Percona Configuration Wizard
Perhaps the most commonly used my.cnf tuning tool available is MySQLTuner. This program consists of a simple perl script. If your server is not currently set up to run perl then you will need to do this. It can be downloaded or in the case of Ubuntu server, installed directly using apt-get. Make sure your server has been up and used as it typically is for at least 24 hours. This use data is important to the script. Upon running this simple program, a report will be generated suggesting my.cnf configuration changes. Use this report with caution. While it will effectively identify some problems and will take care of the capacity estimations you might normally calculate by hand, it’s advice could potentially degrade performance in some cases. Make sure that you understand the changes you are making regardless of whether or not they have been suggested by an optimization tool.

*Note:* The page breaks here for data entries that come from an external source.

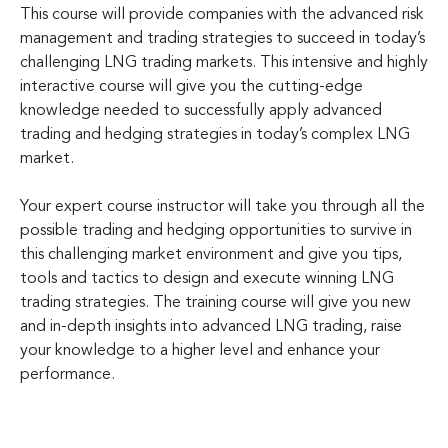
This course will provide companies with the advanced risk
management and trading strategies to succeed in today’s
challenging LNG trading markets. This intensive and highly
interactive course will give you the cutting-edge
knowledge needed to successfully apply advanced
trading and hedging strategies in today’s complex LNG
market.
Your expert course instructor will take you through all the
possible trading and hedging opportunities to survive in
this challenging market environment and give you tips,
tools and tactics to design and execute winning LNG
trading strategies. The training course will give you new
and in-depth insights into advanced LNG trading, raise
your knowledge to a higher level and enhance your
performance.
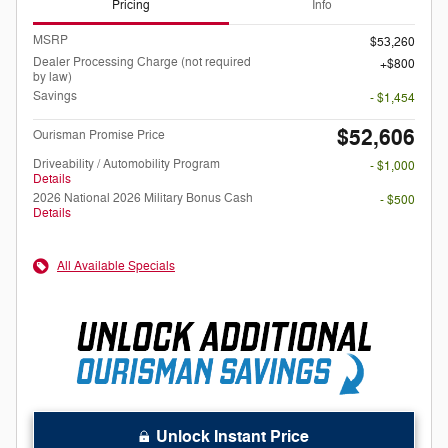
Pricing
Info
MSRP
$53,260
Dealer Processing Charge (not required
$800
by law)
Savings
- $1,454
$52,606
Ourisman Promise Price
Driveability / Automobility Program
- $1,000
Details
2026 National 2026 Military Bonus Cash
- $500
Details
All Available Specials
Unlock Instant Price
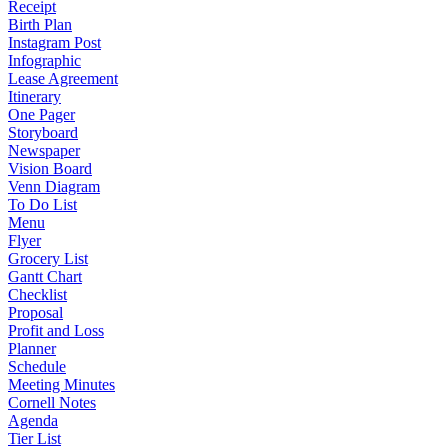
Receipt
Birth Plan
Instagram Post
Infographic
Lease Agreement
Itinerary
One Pager
Storyboard
Newspaper
Vision Board
Venn Diagram
To Do List
Menu
Flyer
Grocery List
Gantt Chart
Checklist
Proposal
Profit and Loss
Planner
Schedule
Meeting Minutes
Cornell Notes
Agenda
Tier List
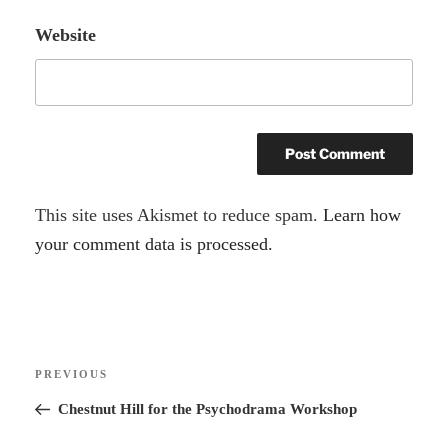
Website
A
This site uses Akismet to reduce spam.
Learn how
l
your comment data is processed.
t
e
r
Post
n
Previous
PREVIOUS
navigation
a
Post
Chestnut Hill for the Psychodrama Workshop
t
i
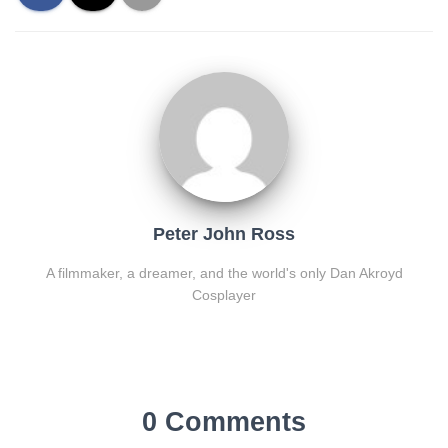
Peter John Ross
A filmmaker, a dreamer, and the world's only Dan Akroyd
Cosplayer
0 Comments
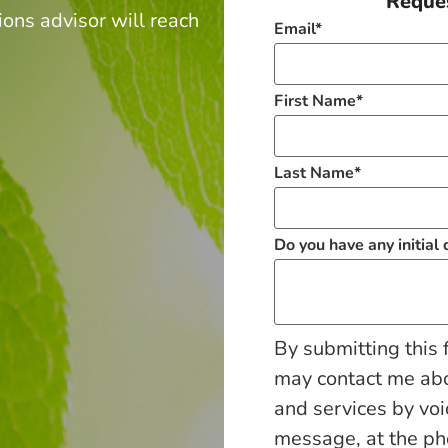
Reques
ions advisor will reach
Email
*
.
First Name
*
Last Name
*
Do you have any initial
By submitting this 
may contact me ab
and services by voi
message, at the p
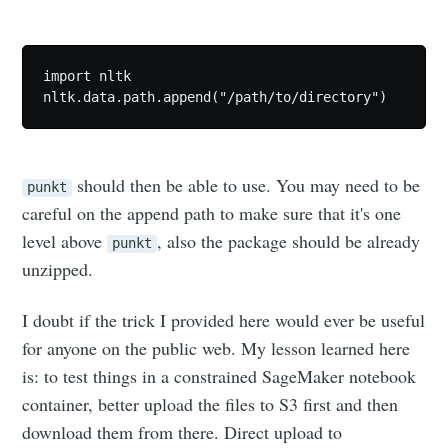
import nltk

Subscribe
should then be able to use. You may need to be
punkt
careful on the append path to make sure that it's one
level above
, also the package should be already
punkt
unzipped.
I doubt if the trick I provided here would ever be useful
for anyone on the public web. My lesson learned here
is: to test things in a constrained SageMaker notebook
container, better upload the files to S3 first and then
download them from there. Direct upload to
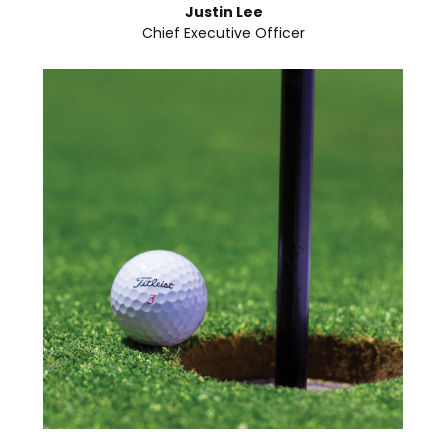
Justin Lee
Chief Executive Officer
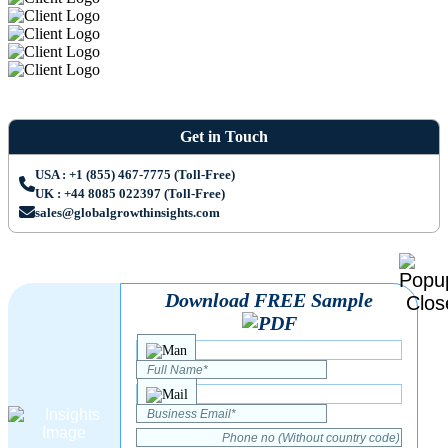
Get in Touch
USA : +1 (855) 467-7775 (Toll-Free)
UK : +44 8085 022397 (Toll-Free)
sales@globalgrowthinsights.com
Download FREE Sample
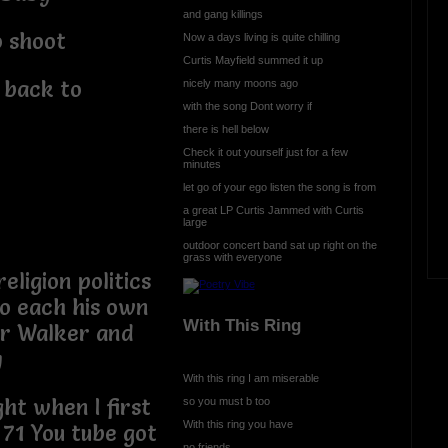
and gang killings
o shoot
Now a days living is quite chilling
Curtis Mayfield summed it up
 back to
nicely many moons ago
with the song Dont worry if
there is hell below
Check it out yourself just for a few
minutes
let go of your ego listen the song is from
a great LP Curtis Jammed with Curtis
large
outdoor concert band sat up right on the
grass with everyone
eligion politics
to each his own
With This Ring
 Jr Walker and
y
With this ring I am miserable
ght when I first
so you must b too
With this ring you have
71 You tube got
no friends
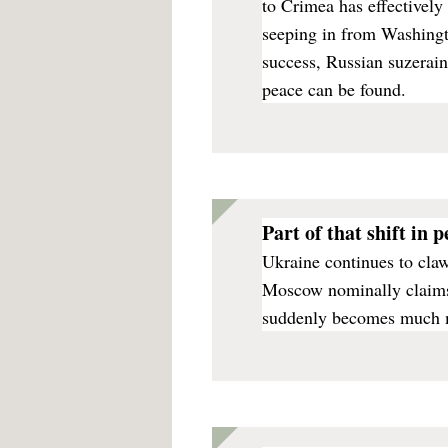
to Crimea has effectively
seeping in from Washingto
success, Russian suzerain
peace can be found.
Part of that shift in 
Ukraine continues to cla
Moscow nominally claims
suddenly becomes much mo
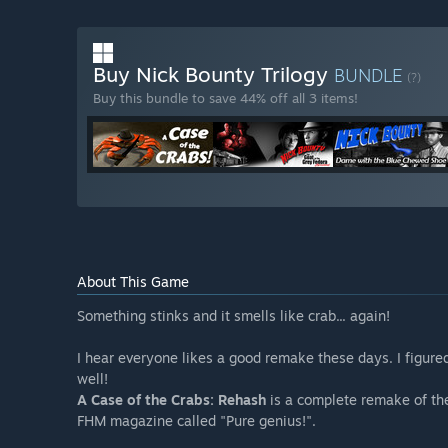
Buy Nick Bounty Trilogy
BUNDLE
(?)
Buy this bundle to save 44% off all 3 items!
About This Game
Something stinks and it smells like crab... again!
I hear everyone likes a good remake these days. I figur
well!
A Case of the Crabs: Rehash
is a complete remake of th
FHM magazine called "Pure genius!".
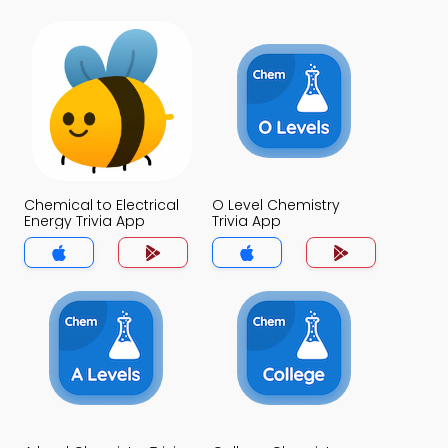
Chemical to Electrical
O Level Chemistry
Energy Trivia App
Trivia App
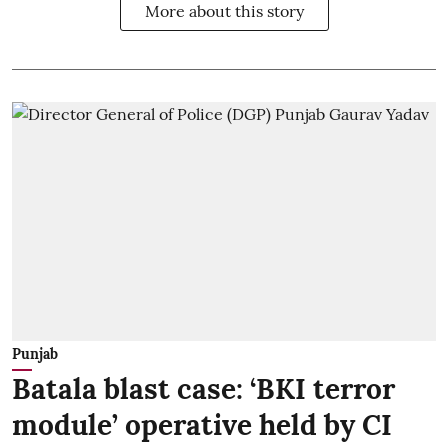
More about this story
Punjab
Batala blast case: ‘BKI terror
module’ operative held by CI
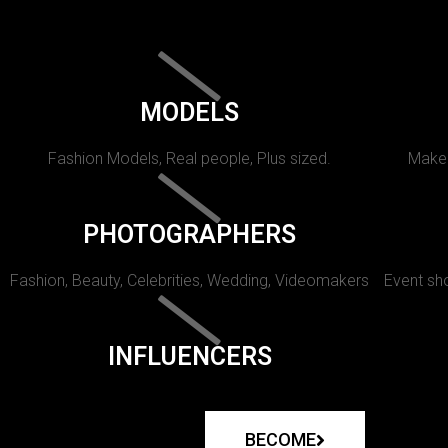
MODELS
Fashion Models, Real people, Plus sized.
Makeu
PHOTOGRAPHERS
Fashion, Beauty, Celebrities, Wedding, Videomakers
Event sho
INFLUENCERS
BECOME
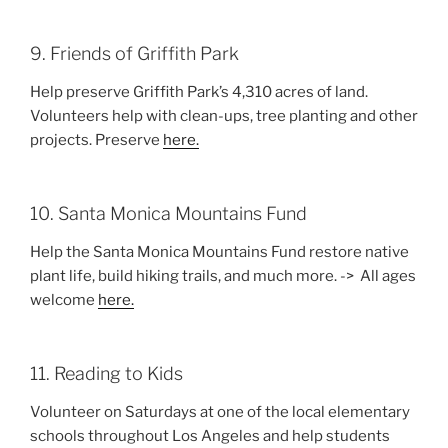
9. Friends of Griffith Park
Help preserve Griffith Park’s 4,310 acres of land.
Volunteers help with clean-ups, tree planting and other
projects. Preserve
here.
10. Santa Monica Mountains Fund
Help the Santa Monica Mountains Fund restore native
plant life, build hiking trails, and much more. -> All ages
welcome
here.
11. Reading to Kids
Volunteer on Saturdays at one of the local elementary
schools throughout Los Angeles and help students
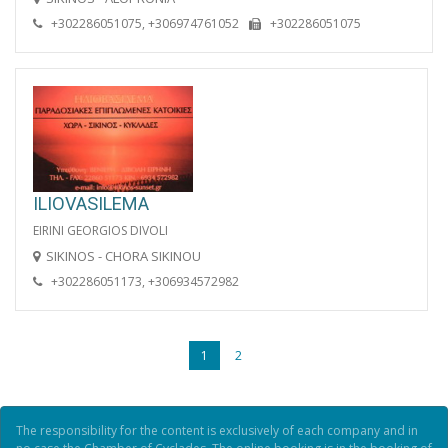
+302286051075, +306974761052
+302286051075
ILIOVASILEMA
EIRINI GEORGIOS DIVOLI
SIKINOS - CHORA SIKINOU
+302286051173, +306934572982
1
2
The responsibility for the content is exclusively of each company and in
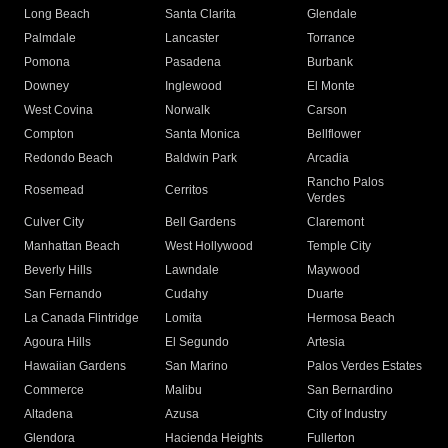
Long Beach
Santa Clarita
Glendale
Palmdale
Lancaster
Torrance
Pomona
Pasadena
Burbank
Downey
Inglewood
El Monte
West Covina
Norwalk
Carson
Compton
Santa Monica
Bellflower
Redondo Beach
Baldwin Park
Arcadia
Rancho Palos
Rosemead
Cerritos
Verdes
Culver City
Bell Gardens
Claremont
Manhattan Beach
West Hollywood
Temple City
Beverly Hills
Lawndale
Maywood
San Fernando
Cudahy
Duarte
La Canada Flintridge
Lomita
Hermosa Beach
Agoura Hills
El Segundo
Artesia
Hawaiian Gardens
San Marino
Palos Verdes Estates
Commerce
Malibu
San Bernardino
Altadena
Azusa
City of Industry
Glendora
Hacienda Heights
Fullerton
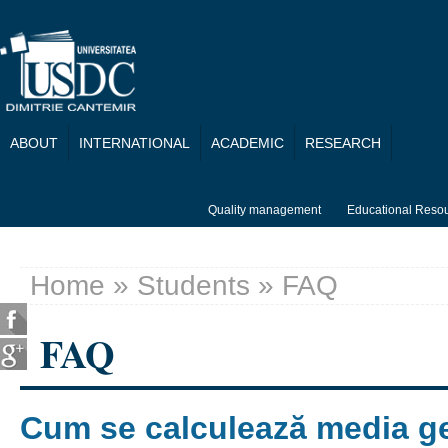
Skip to main content
ABOUT
INTERNATIONAL
ACADEMIC
RESEARCH
Quality management
Educational Reso
Home
»
Students
» FAQ
You are here
FAQ
Cum se calculează media g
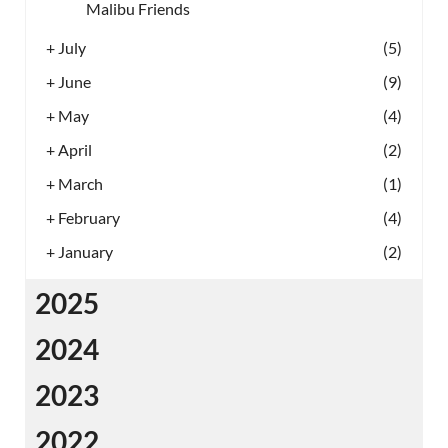
Malibu Friends
+
July
(5)
+
June
(9)
+
May
(4)
+
April
(2)
+
March
(1)
+
February
(4)
+
January
(2)
2025
2024
2023
2022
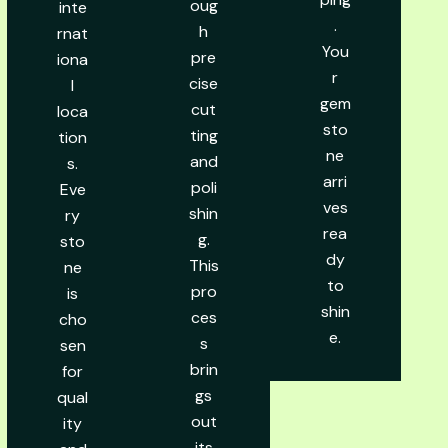
oug
inte
.
h
rnat
You
pre
iona
r
cise
l
gem
cut
loca
sto
ting
tion
ne
and
s.
arri
poli
Eve
ves
shin
ry
rea
g.
sto
dy
This
ne
to
pro
is
shin
ces
cho
e.
s
sen
brin
for
gs
qual
out
ity
its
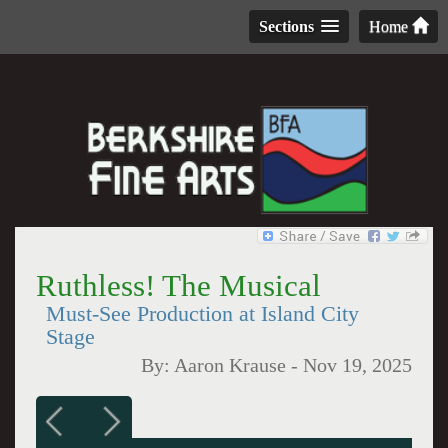
Sections
Home
Ruthless! The Musical
Must-See Production at Island City
Stage
By:
Aaron Krause
-
Nov 19, 2025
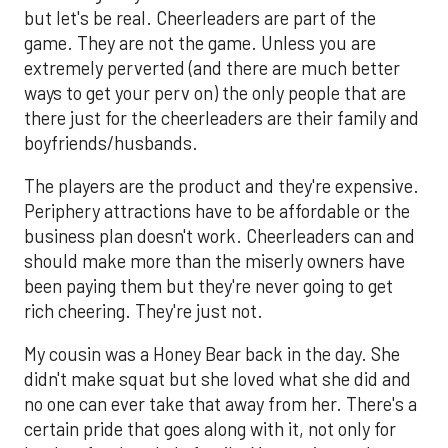
but let's be real. Cheerleaders are part of the
game. They are not the game. Unless you are
extremely perverted (and there are much better
ways to get your perv on) the only people that are
there just for the cheerleaders are their family and
boyfriends/husbands.
The players are the product and they're expensive.
Periphery attractions have to be affordable or the
business plan doesn't work. Cheerleaders can and
should make more than the miserly owners have
been paying them but they're never going to get
rich cheering. They're just not.
My cousin was a Honey Bear back in the day. She
didn't make squat but she loved what she did and
no one can ever take that away from her. There's a
certain pride that goes along with it, not only for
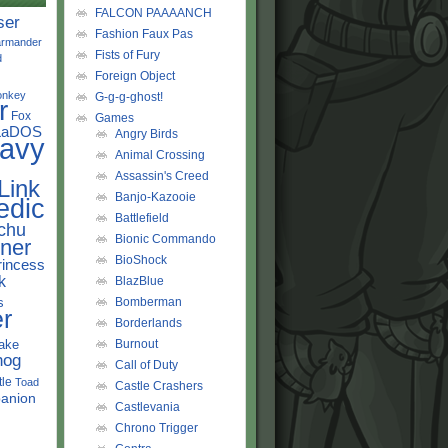
FALCON PAAAANCH
ser
Fashion Faux Pas
rmander
Fists of Fury
d
Foreign Object
onkey
G-g-g-ghost!
r
Fox
Games
LaDOS
Angry Birds
avy
Animal Crossing
Assassin's Creed
Link
Banjo-Kazooie
edic
Battlefield
chu
Bionic Commando
ner
BioShock
rincess
k
BlazBlue
s
Bomberman
r
Borderlands
ake
Burnout
hog
Call of Duty
tle
Toad
Castle Crashers
anion
Castlevania
Chrono Trigger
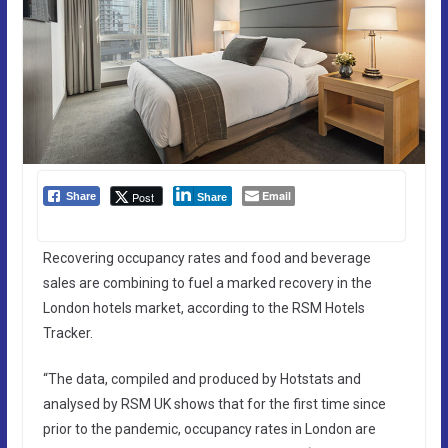
Email
Post
Share
Share
Recovering occupancy rates and food and beverage
sales are combining to fuel a marked recovery in the
London hotels market, according to the RSM Hotels
Tracker.
“The data, compiled and produced by Hotstats and
analysed by RSM UK shows that for the first time since
prior to the pandemic, occupancy rates in London are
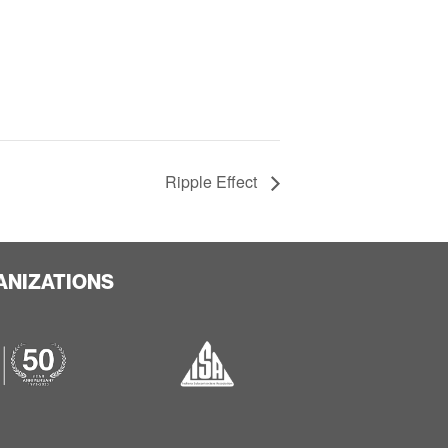
Ripple Effect
ANIZATIONS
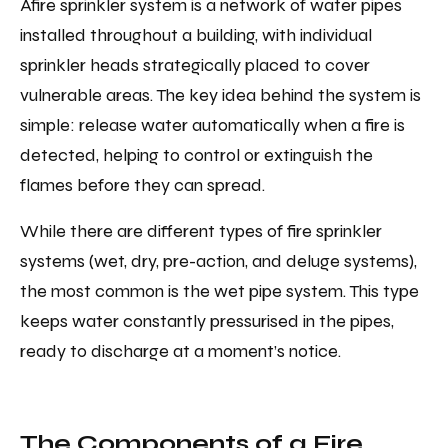
Afire sprinkler system is a network of water pipes
installed throughout a building, with individual
sprinkler heads strategically placed to cover
vulnerable areas. The key idea behind the system is
simple: release water automatically when a fire is
detected, helping to control or extinguish the
flames before they can spread.
While there are different types of fire sprinkler
systems (wet, dry, pre-action, and deluge systems),
the most common is the wet pipe system. This type
keeps water constantly pressurised in the pipes,
ready to discharge at a moment’s notice.
The Components of a Fire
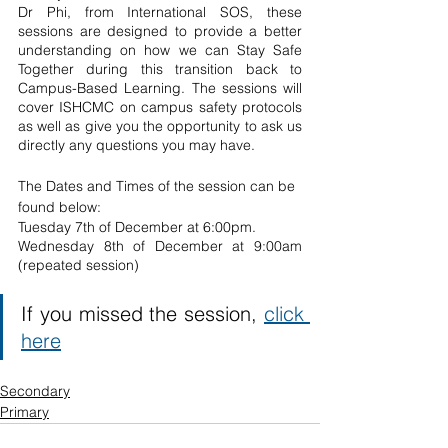
Dr Phi, from International SOS, these 
sessions are designed to provide a better 
understanding on how we can Stay Safe 
Together during this transition back to 
Campus-Based Learning. The sessions will 
cover ISHCMC on campus safety protocols 
as well as give you the opportunity to ask us 
directly any questions you may have. 
The Dates and Times of the session can be 
found below: 
Tuesday 7th of December at 6:00pm. 
Wednesday 8th of December at 9:00am 
(repeated session)
If you missed the session, 
click 
here
Secondary
Primary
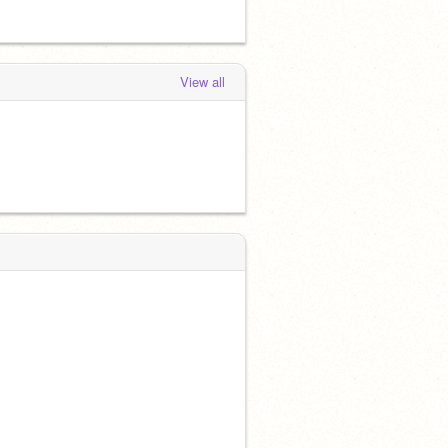
View all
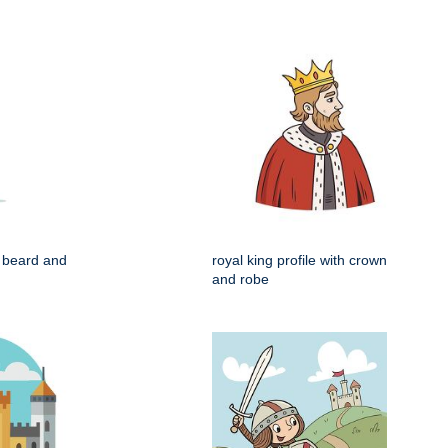
h beard and
royal king profile with crown
and robe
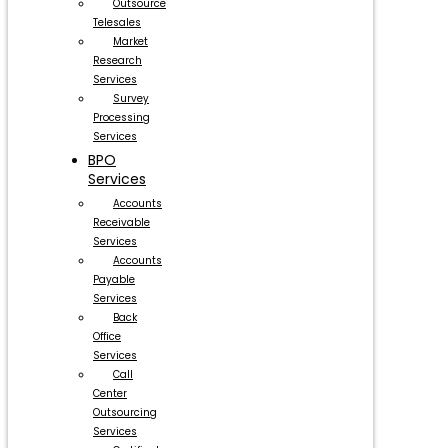
Outsource
Telesales
Market
Research
Services
Survey
Processing
Services
BPO
Services
Accounts
Receivable
Services
Accounts
Payable
Services
Back
Office
Services
Call
Center
Outsourcing
Services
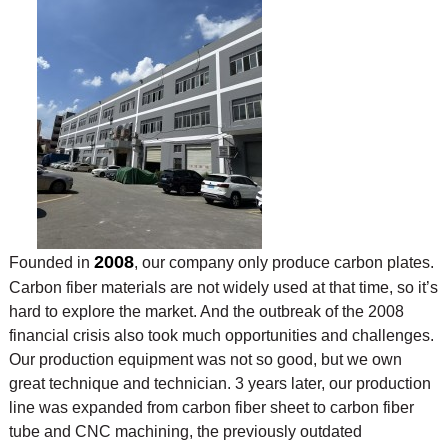
2008
Founded in
, our company only produce carbon plates.
Carbon fiber materials are not widely used at that time, so it’s
hard to explore the market. And the outbreak of the 2008
financial crisis also took much opportunities and challenges.
Our production equipment was not so good, but we own
great technique and technician. 3 years later, our production
line was expanded from carbon fiber sheet to carbon fiber
tube and CNC machining, the previously outdated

Another interesting tool is the Percona configuration wizard. This online tool generates a fairly optimized my.cnf file for your database based on your answers to a sequence of questions. It could not get any easier than that 🙂
Table specification is done, as you are probably aware, through the create table command. Usually you will want your scripts to contain specification of fields, options, indexes and foreign keys all in one place. Check online for syntactical guides. Personally, I usually handle this process through an ide. Many people prefer to start with a db design tool such as DBVisualizer. In this case, you create a picture of your database design with tables connected at foreign keys by lines. Then, when satisfied you reverse engineer a create script through the software. I am not a big fan of this method as it seems slow to me however for others who are more visual it seems to work well. My MySQL client tool of choice is Navicat. It is fairly easy to use relative to the other options out there. To create a table, I will fill out a form with Navicat’s create table option which in turn generates the create sql for me. There are many free options out there as well, however Navicat essentials offers ssh tunneling, the ability to directly access a database that is not directly accessible to the internet, and this is important enough to me to warrant the 40$ a Navicat essentials license costs.
In the past, specification of foreign keys has been a requirement of good database design. Many db’s feel the same way about this now, especially those that have been around for a while. For most MySQL implementations, i agree that this is a helpful way of ensuring data integrity and wise to use. In the case of really large data sets, however, it is important to understand the cost of using foreign keys. In many cases, it may be better to rely upon the application for this integrity. For example, when an insert happens on a table with a foreign key, MySQL has to go check the key in a recursive fashion to make sure all required rows exist in the database according to the key. While this is usually more efficient than handling this check yourself(what a mess), this check can be costly performance wise. A happy medium can be achieved by creating foreign keys to control small inserts coming from the application but then disabling them using foreign_key_checks=0 when doing bulk loads. Of course you as the administrator are much less likely to make mistakes than the application programmers (haha). The performance gain by disabling these checks in a rigorously keyed database can be huge. We will discuss more about this when we address database loading and ETL.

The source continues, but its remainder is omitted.